▸ **PROVIDED MATERIAL**
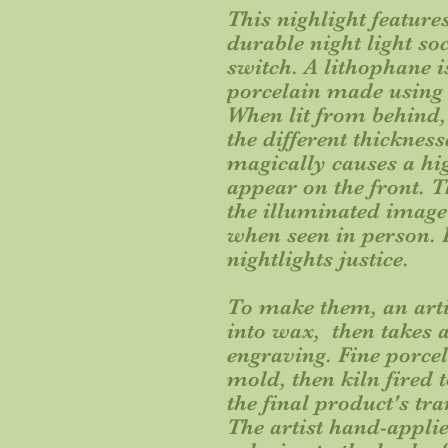
This nighlight featur
durable night light so
switch. A lithophane is
porcelain made using a
When lit from behind, 
the different thickness
magically causes a hi
appear on the front. Th
the illuminated image
when seen in person. P
nightlights justice.
To make them, an arti
into wax, then takes a
engraving. Fine porcela
mold, then kiln fired 
the final product's tr
The artist hand-appli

▸ **EXERCISE REQUIREMENTS**
Return the lines beginning at the one that contains "magically causes a hi" and continuing through the last line of the data, exactly as they stand and without any others.

▸ **ANSWER TO THE EXERCISE**
magically causes a hi
appear on the front. Th
the illuminated image
when seen in person. P
nightlights justice.
To make them, an arti
into wax, then takes a
engraving. Fine porcela
mold, then kiln fired 
the final product's tr
The artist hand-appli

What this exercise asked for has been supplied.